Norberto de Andrade, Director of AI Policy at Meta, Laura Galindo, AI Policy Manager at Meta, and Antonella Zarra, AI Policy Program Manager at Meta, published last two reports in the five report series on the AI Act as part of their Open Loop policy prototyping experiment. In the first report, the researchers tested Article 52(a) of the Act concerning transparency obligations for AI systems interacting with individuals. They exposed 469 survey participants to AI-powered systems (a chatbot and news app) with different notification styles: no notification, content-integrated notification, and notification banner. Participants’ understanding of a notification did not significantly affect their sense of control and trust in the tested AI applications. The second report summarises a policy prototyping exercise evaluating risk management and transparency in the Act. The exercise aimed to gauge the clarity and feasibility of specific requirements for AI companies. The key takeaway is that companies need additional technical guidance and standardisation to comply with the Act, along with clarification of key elements.

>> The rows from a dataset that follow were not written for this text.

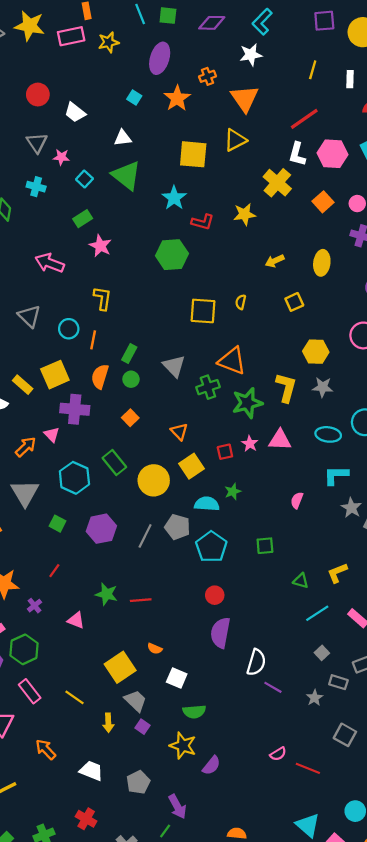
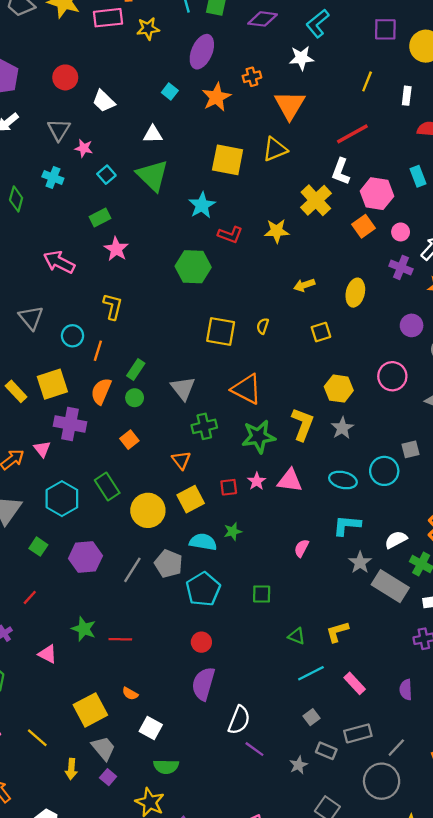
pink hexagon: (332, 154) -> (377, 194), moved
green cross: (208, 387) -> (204, 426), moved
gray star: (323, 387) -> (342, 428), turned 30

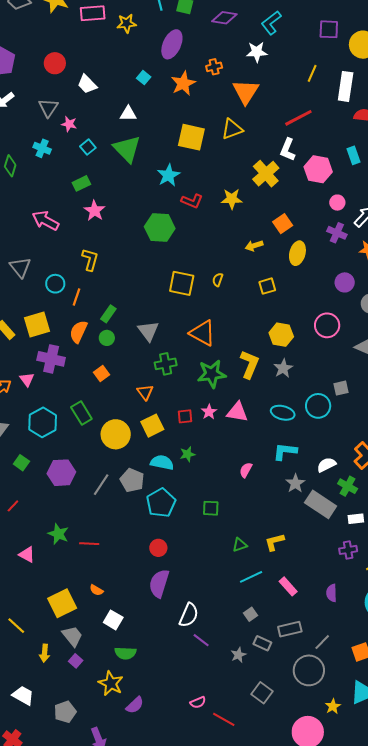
white rectangle: (407, 96) -> (346, 86), size x1.8
orange square: (363, 226) -> (283, 224), moved
green triangle: (297, 636) -> (240, 545), turned -42

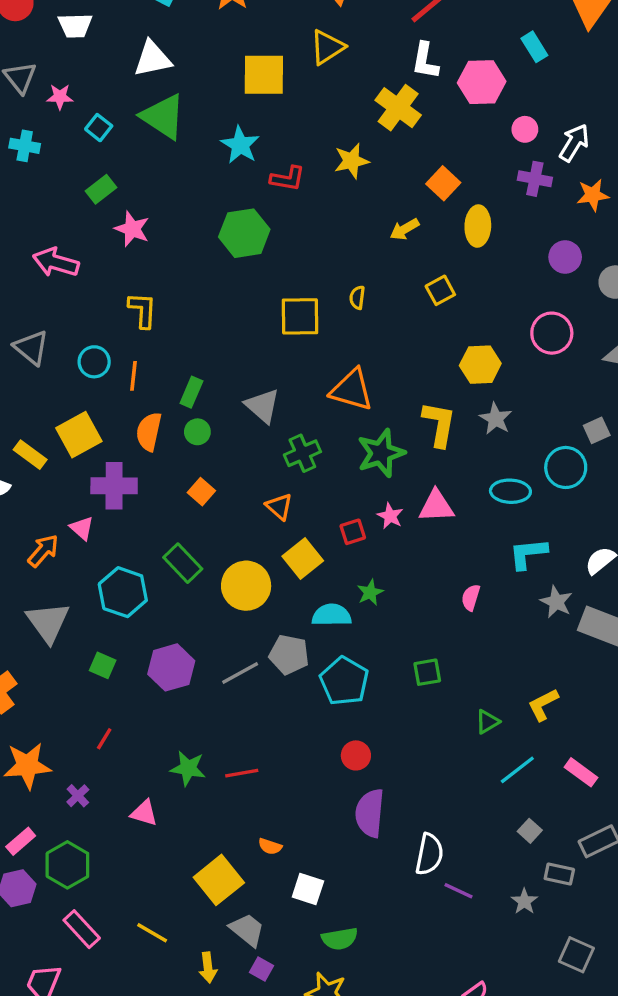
white trapezoid: (87, 84) -> (75, 25), turned -35
white triangle: (128, 114) -> (153, 59), size x1.4
gray line: (101, 485) -> (240, 673), turned 40

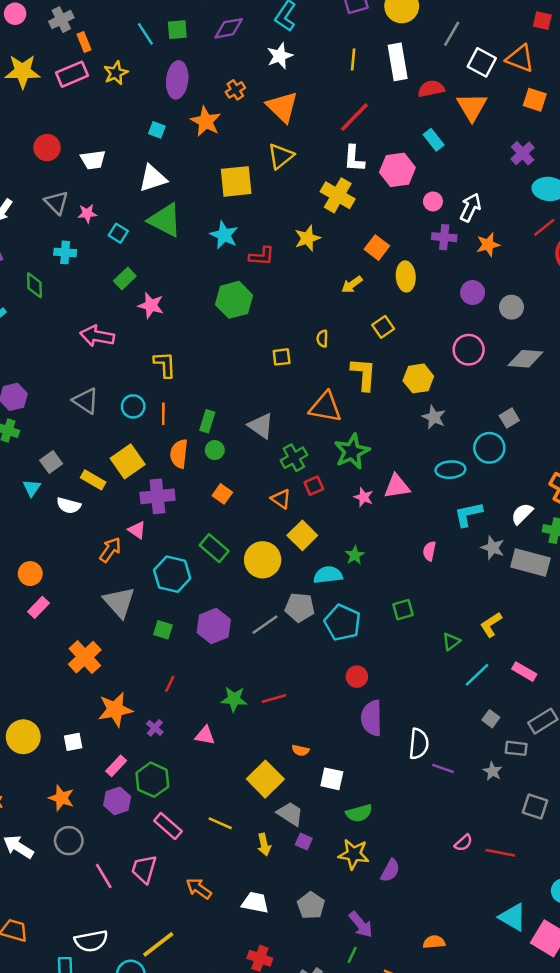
yellow square: (300, 316) -> (282, 357), size x0.6
yellow L-shape: (439, 424) -> (364, 374), moved
red square: (353, 532) -> (314, 486), moved

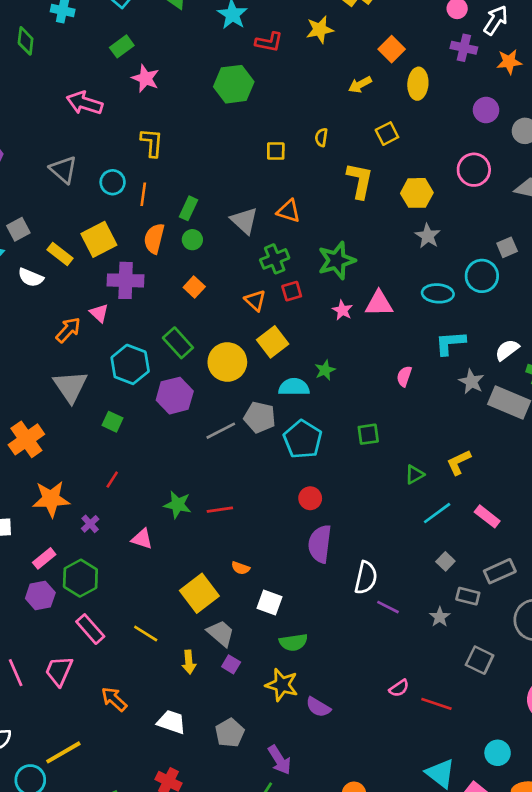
orange triangle: (325, 407) -> (289, 211), moved, size x0.7
purple hexagon: (214, 626) -> (175, 396), moved
purple semicircle: (390, 870) -> (318, 707), turned 85

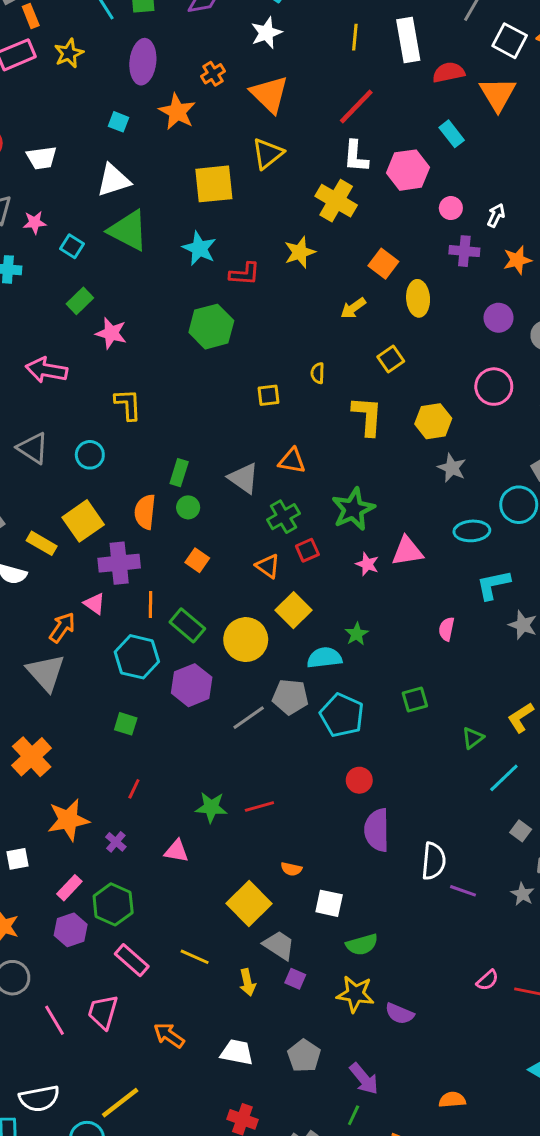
white arrow: (496, 20) -> (496, 215), size x0.7
orange line: (143, 194) -> (150, 605), moved
gray triangle: (70, 386) -> (46, 673), moved

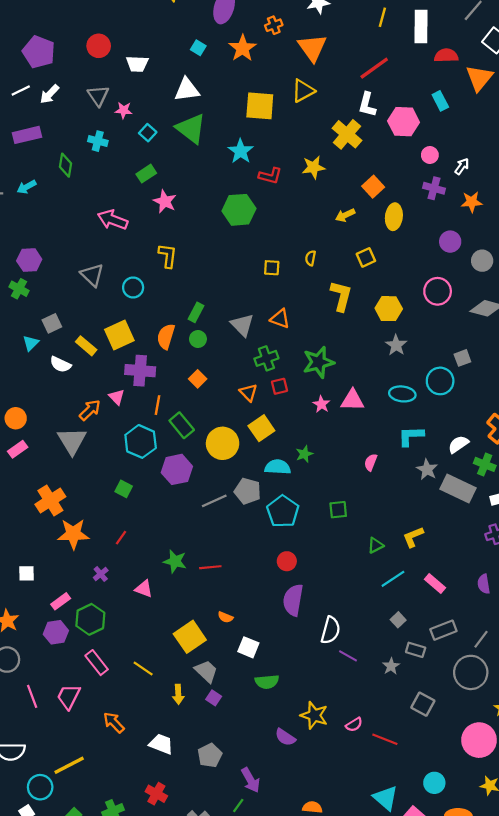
orange star: (68, 820) -> (73, 534), moved
yellow star: (355, 994) -> (314, 715), moved

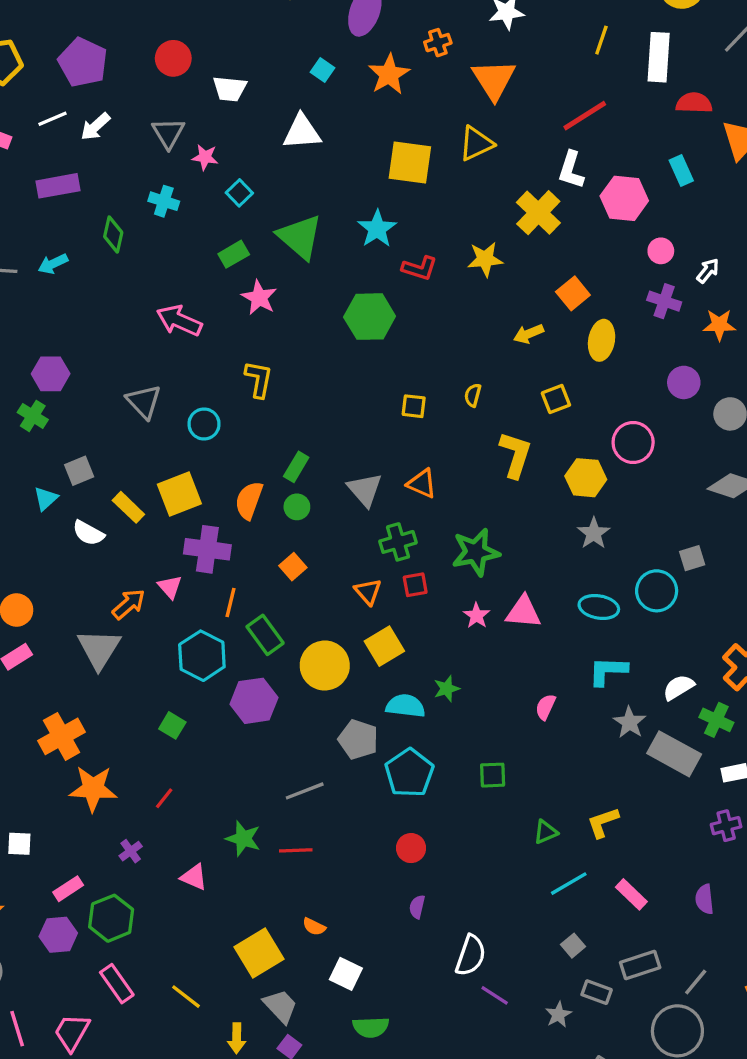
green triangle: (191, 129) -> (300, 237), moved
pink circle: (438, 291) -> (633, 442), moved
gray line: (214, 501) -> (305, 791), moved
purple semicircle: (293, 600) -> (417, 907), size x0.5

Veronika Rinecker, Managing Editor at Cointelegraph, wrote an overview of how German political parties are split on how to regulate AI in the AI Act. Die Linke, the left-wing party, proposes rigorous oversight by a supervisory authority for high-risk AI systems before market launch, and advocates banning biometric identification in public spaces, AI-driven election interference, and predictive policing. By contrast, the centre-right coalition known as the Union prioritises fostering an innovation-friendly environment, opposes the establishment of a large Brussels-based supervisory authority, and seeks alignment with existing data and digital regulations. The German government, while supporting the AI Act, aims to strike a balance between regulation and innovation, seeking improvements and advocating for ambitious AI testbeds during trilogue negotiations.
Once again, I appreciate this insightful summary of current news and look forward to reading summaries of upcoming developments regarding the newly established Spanish Agency for the Supervision of Artificial Intelligence.